Gulbis and Spencer conducted a systematic review, evaluating the efficacy of continuous intravenous furosemide, and found that this form of administration maintained a sustained diuresis unlike intravenous furosemide administered intermittently after cardiovascular surgery[34], other studies also support use in cardiovascular pathologies, the use of furosemide infusion continues on intermittent use, as advantage shown diuresis steadily but described side effects as the disorder of the electrolytes and long-term deterioration of renal function; so it is recommended for use only in unstable patients to maintain a restricted use[35-40].

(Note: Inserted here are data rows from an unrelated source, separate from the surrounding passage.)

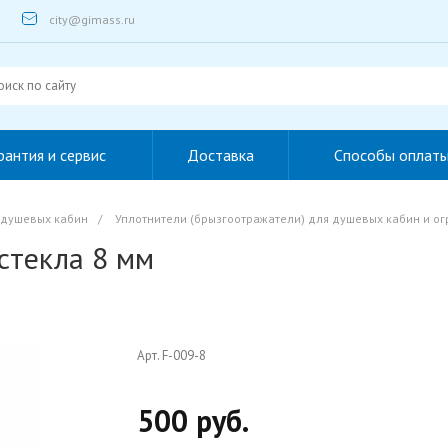
city@gimass.ru
рантия и сервис
Доставка
Способы оплат
 душевых кабин
/
Уплотнители (брызгоотражатели) для душевых кабин и о
стекла 8 мм
Арт. F-009-8
500 руб.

In our case, we can observe that I present as adverse effects to this loop diuretic, electrolyte disorders, which could be due to the initiation of continuous intravenous furosemide in its postsurgical or prolonged use of it later, requiring corrections in electrolytes daily in your stay at pediatric intensive care; it is common that these electrolyte disorders lead us to other pathologies and especially in our pediatric population to pathologies of genetic origin such as Bartter syndrome, which is why it is important to know about the adverse effects of drugs used, for their prevention and proper use.


CONCLUSIONS


Compression toxicities and electrolyte disturbances secondary to loop diuretics like furosemide are a neglected subject, by which you want to show because the prolonged use of this medication must be especially careful, you should create awareness that the use of diuretics requires a careful use, take into account time of use, dosage, avoiding high doses, to reduce doses toxic and high concentrations in addition to take into account that the therapy long-term power all adverse effects.